I found his understanding of authentic service--as possible only when grounded in self-awareness and self-respect--to be one of the wisest aspects of his short, personally revealing account. It's an insight he expresses further in the interview. It's when we've brought enough wisdom and compassion to bear on our own life to see it clearly that we can dedicate our own presence, within a clearly and intentionally built container, to the good of another. It's not about setting ourselves entirely aside, but about making of ourselves an instrument of peace, of healing, of joy during an encounter in which we are as wholly present as we are capable of being. 


My own prayer of preparation for sessions has long been, "God be in my ears and in my listening. God be in my heart and in my loving. God be in my cock and in my desiring. God be in my mind and in my understanding. God be in my lips and in my speaking." It's not only each of those elements that's important for me, but the sequence of my attention to them.


For Allen, playfulness, vulnerability, and trust in the moment are the touchstones of practice. And his own mantra is, "I am Allen Silver. I am a man of use. I have something to learn from the world. I have something to teach others in the world because I might know things that they don't know. We are on a journey of discovery."


Like Moses' burning bush in the wilderness, the calling is to be aflame, and yet not consumed.


Friday, April 15, 2022

Jesus and the Beloved

In homage to Terence McNally and Theodore Jennings 

Asleep on his chest after the dinner they’ve shared with the others, the boy doesn’t really understand what’s about to happen, any more than the rest of them. They all imagine that somehow he’ll wave his hand and the fundamentalist thugs who are coming for him will drop to the ground. Or all but one of them: the one who’s betrayed him to the authorities knows well enough that they won’t. 

His heart aches for this innocent, who’s too young to lose his first love–much less to the brutal death that's to come. His desire to spare him such anguish almost swamps the fear he feels for himself. But it’s all in motion now, and the shit’s about to hit the fan. Even if he wanted to flee, there's no chance left of escaping the net they’ve cast around him for days. He’s staked everything on blind faith that somewhere--beyond the cold, calculated brutality of those who hate him, beyond the limits of imagination--some good can come of surrender to suffering at the hands of Power for the sake of Love. 

He loves them all; has loved them to the end. This boy who slipped into his bed the first night he stayed in the house of the lad’s older sisters. The hairy, thick-chested fishermen he picked up on the shore of the lake. The one everybody still labels as a sellout to the Occupation. Even the politically correct zealot who's already revealed his whereabouts to the Temple mafia. 

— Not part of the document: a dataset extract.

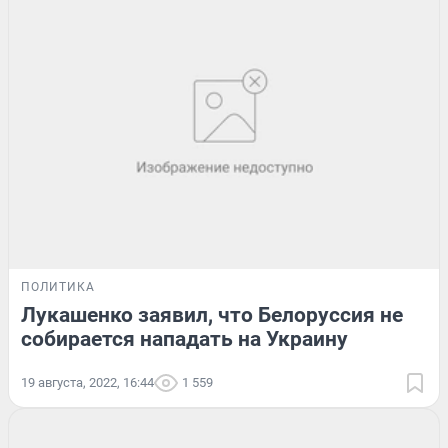
ПОЛИТИКА
Лукашенко заявил, что Белоруссия не
собирается нападать на Украину
19 августа, 2022, 16:44
1 559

In the flush of the wine, he’s behaved tonight like an outrageous, theatrical queen: passing bread and wine around the table and telling them all that he’d feed them his body and blood if he could; halfway through the meal, stripping off his robe and washing their feet like a half-naked slave in a bathhouse, his erection tenting the towel around his waist while he cradled his beloved's ankle in his hand. But he still means all of it. 

Nudging the boy awake, rousing the others from where they sit, some of them slumped and dozing, some of them gripped by silent, half-comprehending dread, he tells them, time to move on. Time to meet what’s coming next.